Extending the Law of Total Probability

You've encountered the Law of Total Probability for a two-event partition. We now extend it to any number of events.

A partition of the sample space $S$ is a collection of events $B_1, B_2, \ldots, B_n$ that are pairwise disjoint and whose union is $S$. Every outcome of the experiment belongs to exactly one of the $B_i$.
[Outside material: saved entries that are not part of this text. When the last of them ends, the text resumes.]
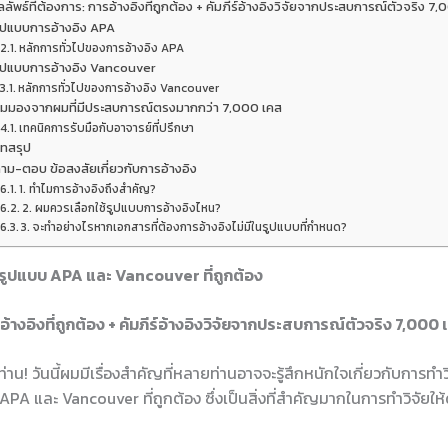
ลัพธ์ที่ต้องการ: การอ้างอิงที่ถูกต้อง + คัมภีร์อ้างอิงวิจัยจากประสบการณ์ตัวจริง 7
ูปแบบการอ้างอิง APA
หลักการทั่วไปของการอ้างอิง APA
ูปแบบการอ้างอิง Vancouver
หลักการทั่วไปของการอ้างอิง Vancouver
ุมมองจากผมที่มีประสบการณ์ตรงมากกว่า 7,000 เคส
เทคนิคการรับมือกับอาจารย์ที่ปรึกษา
ทสรุป
าม-ตอบ ข้อสงสัยเกี่ยวกับการอ้างอิง
1. ทำไมการอ้างอิงถึงสำคัญ?
2. ผมควรเลือกใช้รูปแบบการอ้างอิงไหน?
3. จะทำอย่างไรหากเอกสารที่ต้องการอ้างอิงไม่มีในรูปแบบที่กำหนด?
สรุปรูปแบบ APA และ Vancouver ที่ถูกต้อง
อ้างอิงที่ถูกต้อง + คัมภีร์อ้างอิงวิจัยจากประสบการณ์ตัวจริง 7,000 
ท่าน! วันนี้ผมมีเรื่องสำคัญที่หลายท่านอาจจะรู้สึกหนักใจเกี่ยวกับการทำวิ
APA และ Vancouver ที่ถูกต้อง ซึ่งเป็นสิ่งที่สำคัญมากในการทำวิจัยให้ด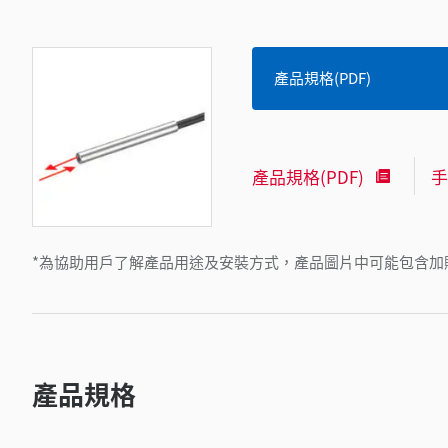
產品規格(PDF)
產品規格(PDF)
手
*為協助用戶了解產品用途及安裝方式，產品圖片中可能包含加
產品規格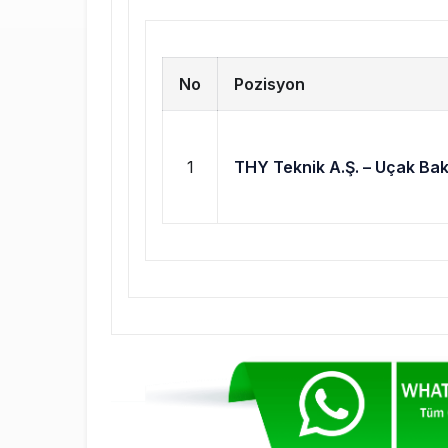
No
Pozisyon
1
THY Teknik A.Ş. – Uçak Ba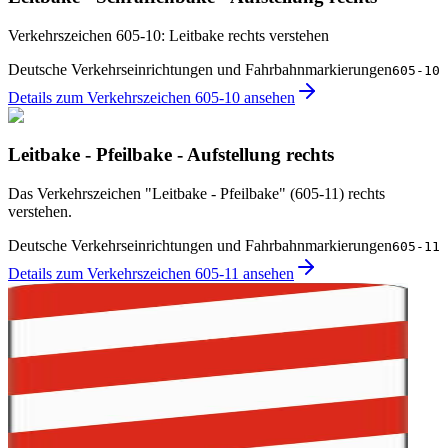
Verkehrszeichen 605-10: Leitbake rechts verstehen
Deutsche Verkehrseinrichtungen und Fahrbahnmarkierungen
605-10
Details zum Verkehrszeichen 605-10 ansehen
Leitbake - Pfeilbake - Aufstellung rechts
Das Verkehrszeichen "Leitbake - Pfeilbake" (605-11) rechts
verstehen.
Deutsche Verkehrseinrichtungen und Fahrbahnmarkierungen
605-11
Details zum Verkehrszeichen 605-11 ansehen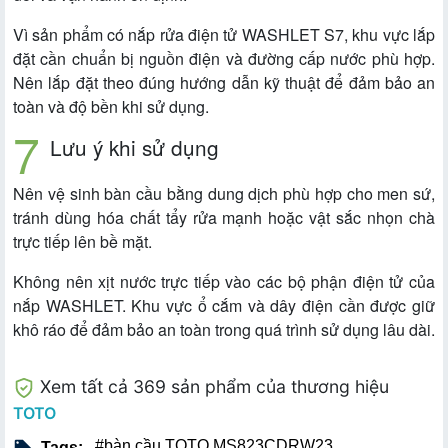
Vì sản phẩm có nắp rửa điện tử WASHLET S7, khu vực lắp
đặt cần chuẩn bị nguồn điện và đường cấp nước phù hợp.
Nên lắp đặt theo đúng hướng dẫn kỹ thuật để đảm bảo an
toàn và độ bền khi sử dụng.
Lưu ý khi sử dụng
Nên vệ sinh bàn cầu bằng dung dịch phù hợp cho men sứ,
tránh dùng hóa chất tẩy rửa mạnh hoặc vật sắc nhọn chà
trực tiếp lên bề mặt.
Không nên xịt nước trực tiếp vào các bộ phận điện tử của
nắp WASHLET. Khu vực ổ cắm và dây điện cần được giữ
khô ráo để đảm bảo an toàn trong quá trình sử dụng lâu dài.
Xem tất cả 369 sản phẩm của thương hiệu
TOTO
#bàn cầu TOTO MS823CDRW23
,
Tags: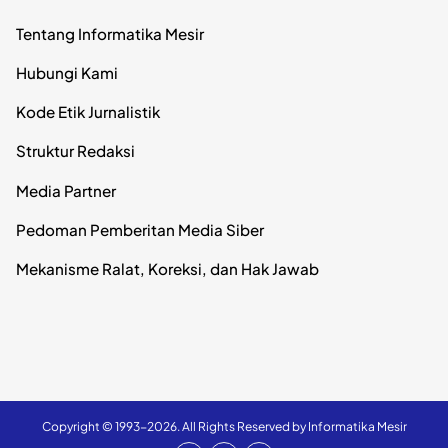
Tentang Informatika Mesir
Hubungi Kami
Kode Etik Jurnalistik
Struktur Redaksi
Media Partner
Pedoman Pemberitan Media Siber
Mekanisme Ralat, Koreksi, dan Hak Jawab
Copyright © 1993-2026. All Rights Reserved by Informatika Mesir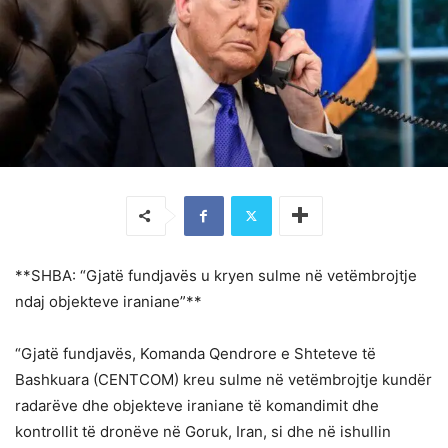
**SHBA: “Gjatë fundjavës u kryen sulme në vetëmbrojtje
ndaj objekteve iraniane”**
“Gjatë fundjavës, Komanda Qendrore e Shteteve të
Bashkuara (CENTCOM) kreu sulme në vetëmbrojtje kundër
radarëve dhe objekteve iraniane të komandimit dhe
kontrollit të dronëve në Goruk, Iran, si dhe në ishullin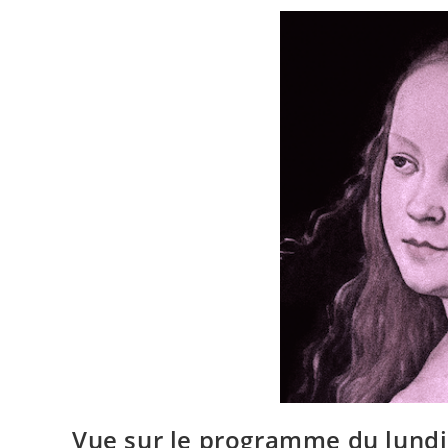
Vue sur le programme du lundi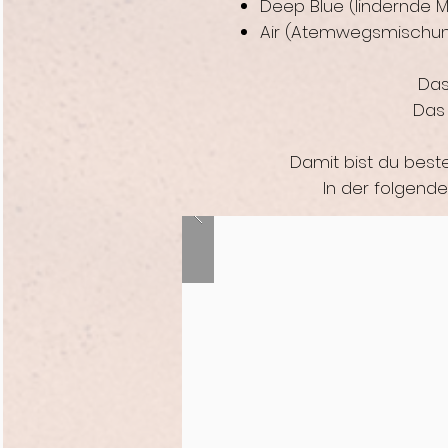
Deep Blue (lindernde 
Air (Atemwegsmischu
Das 
Das 
Damit bist du best
In der folgende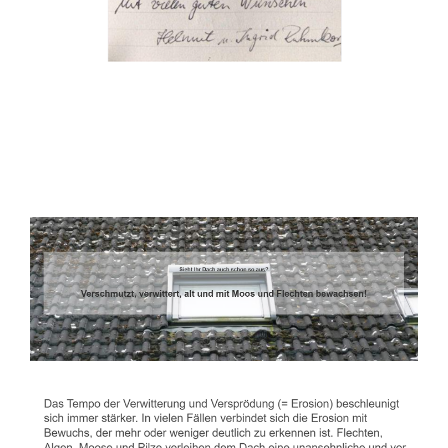
Dachbeschichter
Dienstleistungen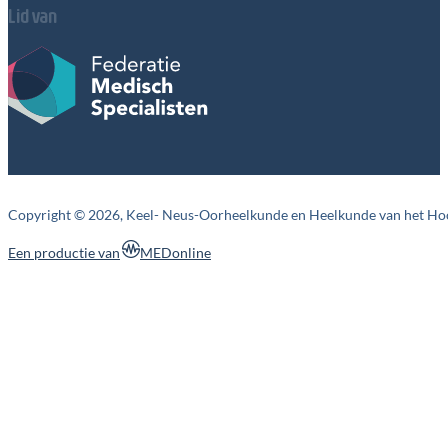
Lid van
Copyright © 2026, Keel- Neus-Oorheelkunde en Heelkunde van het Ho
MEDonline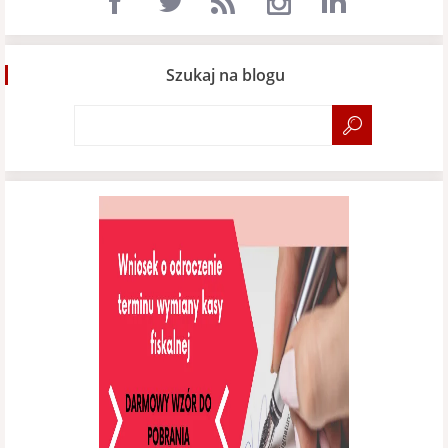
Szukaj na blogu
The extended Law of Total Probability states that for any event $A$ and any partition $B_1, \ldots, B_n$ of $S$,

$$P(A) = \sum_{i=1}^{n} P(A \mid B_i)\, P(B_i) = P(A \mid B_1) P(B_1) + P(A \mid B_2) P(B_2) + \cdots + P(A \mid B_n) P(B_n).$$

For example, suppose $B_1, B_2, B_3$ partition $S$ with

$$P(B_1) = 0.5,\quad P(B_2) = 0.3,\quad P(B_3) = 0.2,$$

and the conditional probabilities of an event $A$ are

$$P(A \mid B_1) = 0.4,\quad P(A \mid B_2) = 0.2,\quad P(A \mid B_3) = 0.1.$$

Then

$$P(A) = 0.5 \cdot 0.4 + 0.3 \cdot 0.2 + 0.2 \cdot 0.1 = 0.20 + 0.06 + 0.02 = 0.28.$$

Notice that the weights $P(B_i)$ must sum to $1$, since the $B_i$ partition $S$.